By Charlene Crowell
As 21st Century employers continue to seek a highly-trained workforce, the marketable value of a college education has never been higher. At the same time, the rising costs of a college education force growing numbers of families and students to seek federal financial aid.
In FY 2012, according to the Department of Education (DOE), federal student aid programs provided about $142 billion in grants and loans to 15 million students. Although a large portion of these funds are paid directly towards tuition, many students also receive a portion of their aid to cover the costs of textbooks or living expenses. To facilitate these direct student payments, many colleges have partnered with financial firms that provide debit cards and/or bank accounts.

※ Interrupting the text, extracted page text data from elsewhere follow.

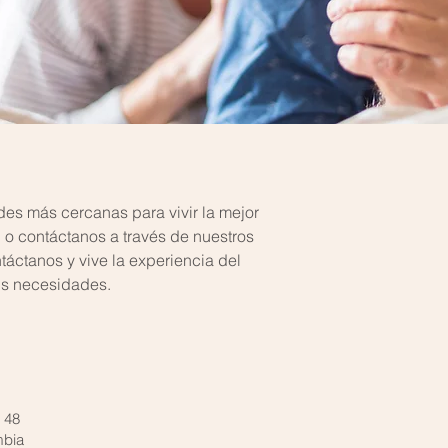
es más cercanas para vivir la mejor
 o contáctanos a través de nuestros
áctanos y vive la experiencia del
 tus necesidades.
 48
ombia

These disbursement products can serve as a revenue opportunity for colleges; but they may not be the best deal for students.
In a recent report, the Government Accounting Office (GAO) identified 852 colleges and universities with agreements to offer either a prepaid debit card or a debit card linked to a regular checking account. In instances that the debit card becomes part of the student’s campus identification, the single debit card can also be used to access banking services.
The GAO expressed concerns about the potential steering of students to these debit cards instead of encouraging them to shop independently for a bank account or prepaid debit cards with better terms and lower fees. As institutions receiving revenues from these debit card partnerships grow dependent on the funds generated, students might be better served by determining whether these debit cards serve their best interest.
With these and other findings, the GAO report called for actions to address student choice, transparency, and access for the growing market of college debit cards.
The report will likely serve as a factual reference for the current rulemaking process that DOE is developing for college debit cards. For consumer advocates – including the Center for Responsible Lending – a major concern is whether these debit cards will put students at risk of incurring hefty overdraft fees. Some banks simply decline debit card transactions at no cost to the consumer when consumers lack adequate funds. Other banks charge overdraft fees each time a transaction that lacks available monies on account is attempted. This extension of credit also comes at a high cost.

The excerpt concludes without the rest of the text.